**Task to complete**
Please transcribe every entry below exactly, without including the pictures.

◆ ◆ ◆

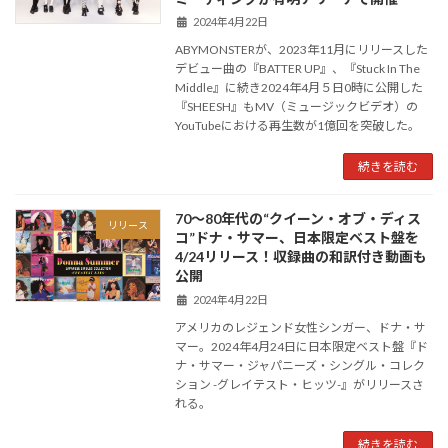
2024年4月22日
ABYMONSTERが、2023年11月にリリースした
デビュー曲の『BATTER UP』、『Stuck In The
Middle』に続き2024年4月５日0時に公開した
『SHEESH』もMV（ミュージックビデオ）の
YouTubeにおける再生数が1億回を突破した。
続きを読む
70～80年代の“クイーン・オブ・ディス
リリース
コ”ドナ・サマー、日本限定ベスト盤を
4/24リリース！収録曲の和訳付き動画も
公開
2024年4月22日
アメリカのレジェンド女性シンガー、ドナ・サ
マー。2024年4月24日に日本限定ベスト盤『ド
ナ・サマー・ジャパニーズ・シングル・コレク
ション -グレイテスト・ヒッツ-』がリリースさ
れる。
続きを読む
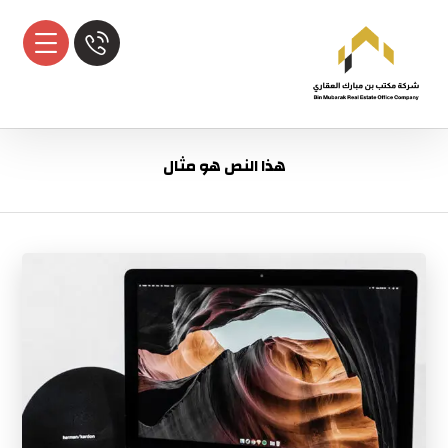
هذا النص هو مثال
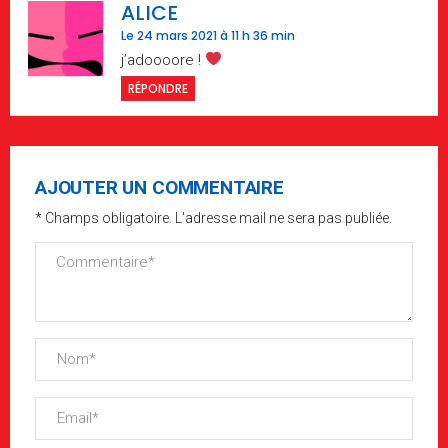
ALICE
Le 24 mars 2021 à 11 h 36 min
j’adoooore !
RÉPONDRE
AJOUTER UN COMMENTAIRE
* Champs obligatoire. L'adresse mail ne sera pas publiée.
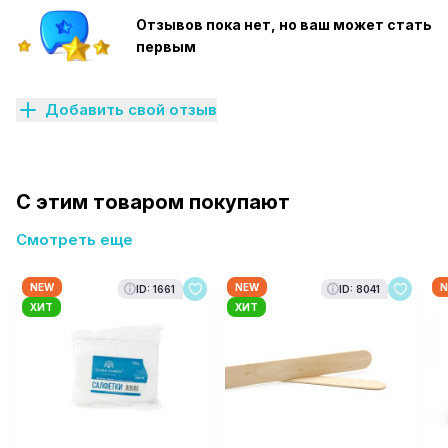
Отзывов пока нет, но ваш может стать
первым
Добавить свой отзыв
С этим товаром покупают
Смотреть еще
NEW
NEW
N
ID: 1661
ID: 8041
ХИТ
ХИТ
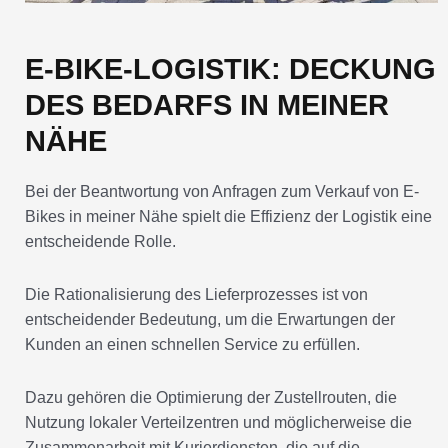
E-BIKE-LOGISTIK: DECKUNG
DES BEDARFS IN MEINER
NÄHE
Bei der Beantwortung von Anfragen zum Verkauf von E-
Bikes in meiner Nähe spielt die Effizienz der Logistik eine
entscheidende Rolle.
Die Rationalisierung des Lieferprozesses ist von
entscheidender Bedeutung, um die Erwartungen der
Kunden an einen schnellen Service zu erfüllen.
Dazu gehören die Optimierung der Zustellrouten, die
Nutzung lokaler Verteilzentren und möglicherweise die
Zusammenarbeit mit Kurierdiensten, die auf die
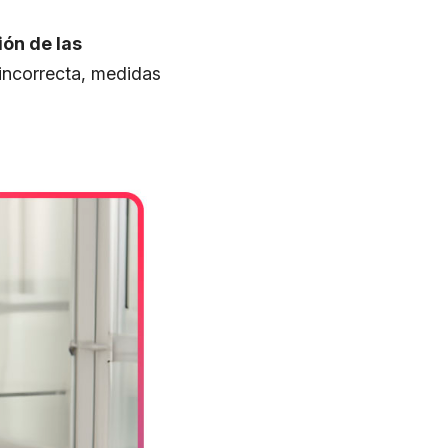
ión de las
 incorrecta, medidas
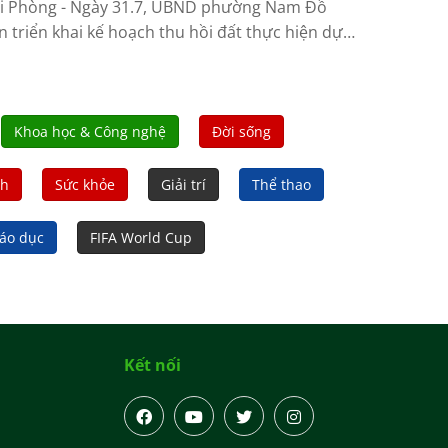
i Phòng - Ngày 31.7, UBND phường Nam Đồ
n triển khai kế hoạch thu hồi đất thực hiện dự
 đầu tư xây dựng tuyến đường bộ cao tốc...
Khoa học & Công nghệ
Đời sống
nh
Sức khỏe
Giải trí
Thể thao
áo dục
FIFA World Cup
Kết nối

◆ ◆ ◆

**Problem solution**
2024年4月22日
ABYMONSTERが、2023年11月にリリースした
デビュー曲の『BATTER UP』、『Stuck In The
Middle』に続き2024年4月５日0時に公開した
『SHEESH』もMV（ミュージックビデオ）の
YouTubeにおける再生数が1億回を突破した。
続きを読む
70～80年代の“クイーン・オブ・ディス
リリース
コ”ドナ・サマー、日本限定ベスト盤を
4/24リリース！収録曲の和訳付き動画も
公開
2024年4月22日
アメリカのレジェンド女性シンガー、ドナ・サ
マー。2024年4月24日に日本限定ベスト盤『ド
ナ・サマー・ジャパニーズ・シングル・コレク
ション -グレイテスト・ヒッツ-』がリリースさ
れる。
続きを読む
هذا النص هو مثال
ALICE
Le 24 mars 2021 à 11 h 36 min
j’adoooore !
RÉPONDRE
AJOUTER UN COMMENTAIRE
* Champs obligatoire. L'adresse mail ne sera pas publiée.
Отзывов пока нет, но ваш может стать
первым
Добавить свой отзыв
С этим товаром покупают
Смотреть еще
NEW
NEW
N
ID: 1661
ID: 8041
ХИТ
ХИТ
E-BIKE-LOGISTIK: DECKUNG
DES BEDARFS IN MEINER
NÄHE
Bei der Beantwortung von Anfragen zum Verkauf von E-
Bikes in meiner Nähe spielt die Effizienz der Logistik eine
entscheidende Rolle.
Die Rationalisierung des Lieferprozesses ist von
entscheidender Bedeutung, um die Erwartungen der
Kunden an einen schnellen Service zu erfüllen.
Dazu gehören die Optimierung der Zustellrouten, die
Nutzung lokaler Verteilzentren und möglicherweise die
Zusammenarbeit mit Kurierdiensten, die auf die
ión de las
 incorrecta, medidas
i Phòng - Ngày 31.7, UBND phường Nam Đồ
n triển khai kế hoạch thu hồi đất thực hiện dự
 đầu tư xây dựng tuyến đường bộ cao tốc...
Khoa học & Công nghệ
Đời sống
nh
Sức khỏe
Giải trí
Thể thao
áo dục
FIFA World Cup
Kết nối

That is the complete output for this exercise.